Key challenges of long-term care in Slovenia
Long-term care in Slovenia is faced with two key challenges: fragmented and non-transparent services which are governed by different legal regulations and various sources of financing these services. Currently, Slovenia does not have a uniform system of long-term care. Services and cash benefits are provided by the healthcare and social protection systems, pension and disability insurance and systemic care for persons with the most severe disabilities, those disabled in war and war veterans. Beneficiaries can choose between services provided in their home environment or in institutional settings. They can also apply for cash benefits, for example an assistance and attendance allowance, or a care and assistance allowance.
Services and benefits are financed from social security contributions and taxes. Furthermore, users' private funds and those of their family members and local communities are used to pay in full or in part for social assistance services.
In the past, emphasis was placed on institutional forms of care and much less on developing community-based services or home care.
Systemic regulation of long-term care
Slovenia is becoming an ageing society. People older than 65 years of age account for 19.7% of Slovenia's population and, according to projections, this will increase to 30% by 2050. The percentage of those over 80 years of age will increase from 5% in 2016 to 11.4% in 2050. The ageing of the population will result in a growing need for long-term care.
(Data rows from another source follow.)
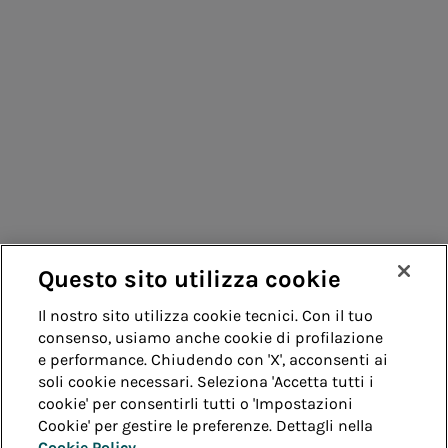
Vendita di energia
Consumatori
Acea Energy
Fornitori
Management
Contatti
Remit
Guida
Questo sito utilizza cookie
Whistleblowing
Accessibilità
Il nostro sito utilizza cookie tecnici. Con il tuo
consenso, usiamo anche cookie di profilazione
Note legali
Cookie policy
Privacy
e performance. Chiudendo con 'X', acconsenti ai
soli cookie necessari. Seleziona 'Accetta tutti i
cookie' per consentirli tutti o 'Impostazioni
Credits
Cookie' per gestire le preferenze. Dettagli nella
Cookie Policy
This will be matched by parallel trends of higher public and private costs of long-term care.
New, systemic regulation of long-term care is needed to guarantee the system’s sustainability, so that it will be able to fulfil beneficiaries’ needs in the long run.
The proposed measures are moving in the direction of:
- the setting up of a one-stop shop for information on health, social protection and long-term care and for beneficiary-friendly procedures;
- the introduction of uniform assessment of eligibility, leading to a system in which beneficiaries with comparable needs have access to comparable rights;
- the introduction of new services so that the beneficiaries in all environments – be it at home or in an institution – have access to comparable services and are provided with the services for strengthening and maintaining their independence and e-services;
- the establishment of efficient quality and safety controls;
- a higher percentage of public funds for co-financing long-term care, which will in turn reduce the amounts paid by beneficiaries for services and reduce financial burden on local communities.
In 2017, the Ministry of Health took on the task of drafting the umbrella law, which will in a uniform manner regulate long-term care. In accordance with the government's legislative work programme for 2019, the draft law on long-term care will be submitted to the government in November 2019.
Long-term care pilot projects
The "Implementation of Pilot Projects That Will Support the Transition of the Implementation of a Systemic Law on Long-term Care" is a test project for new solutions for long-term care, targeting persons who are older than 18 years of age and are permanently dependent on care by others. The project will introduce a one-stop shop, a new long-term care eligibility scale and new services. New services will combine healthcare and social services – including the services maintaining and strengthening independent living and the e-care services.
The project, which is co-financed by the cohesion funds, is being implemented in three pilot environments: Celje, Krško and Dravograd.